[Opening Information given section]
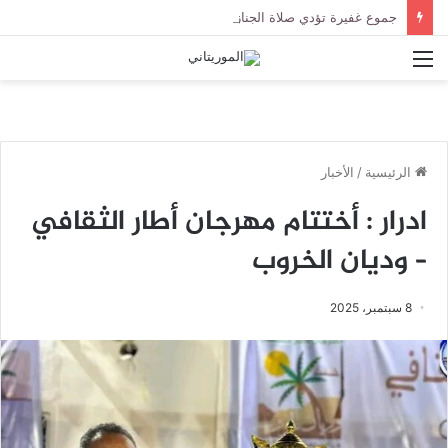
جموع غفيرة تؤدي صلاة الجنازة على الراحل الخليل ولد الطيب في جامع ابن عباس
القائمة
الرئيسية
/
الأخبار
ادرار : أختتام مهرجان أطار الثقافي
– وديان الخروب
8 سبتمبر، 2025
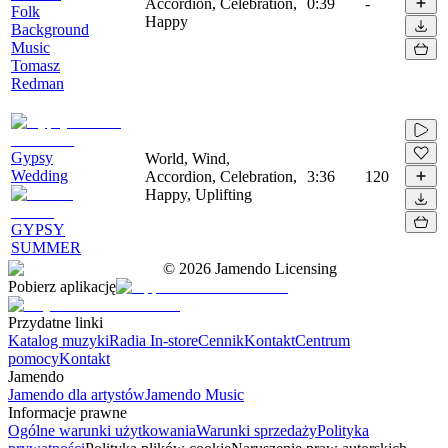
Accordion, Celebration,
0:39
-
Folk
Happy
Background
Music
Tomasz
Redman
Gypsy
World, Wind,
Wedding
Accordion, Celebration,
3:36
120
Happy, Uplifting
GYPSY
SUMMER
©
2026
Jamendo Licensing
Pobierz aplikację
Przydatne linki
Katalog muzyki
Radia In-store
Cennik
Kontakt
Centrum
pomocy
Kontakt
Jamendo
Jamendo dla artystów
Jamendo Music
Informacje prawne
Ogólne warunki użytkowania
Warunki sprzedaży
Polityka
[Closing Information given section]
[Opening Information given section]
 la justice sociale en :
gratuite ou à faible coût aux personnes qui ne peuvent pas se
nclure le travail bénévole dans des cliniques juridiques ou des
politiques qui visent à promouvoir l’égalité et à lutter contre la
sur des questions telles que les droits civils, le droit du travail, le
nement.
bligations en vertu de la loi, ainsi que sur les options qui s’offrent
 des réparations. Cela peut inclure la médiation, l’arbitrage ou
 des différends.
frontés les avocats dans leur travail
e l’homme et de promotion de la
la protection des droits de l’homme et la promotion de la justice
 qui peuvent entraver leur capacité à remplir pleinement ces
[Closing Information given section]
Task details => Please make an exact copy of the lines above from the line with "des réparations. Cela" through the line with "qui peuvent entraver", both ends included.

Written answer =>
 des réparations. Cela peut inclure la médiation, l’arbitrage ou
 des différends.
frontés les avocats dans leur travail
e l’homme et de promotion de la
la protection des droits de l’homme et la promotion de la justice
 qui peuvent entraver leur capacité à remplir pleinement ces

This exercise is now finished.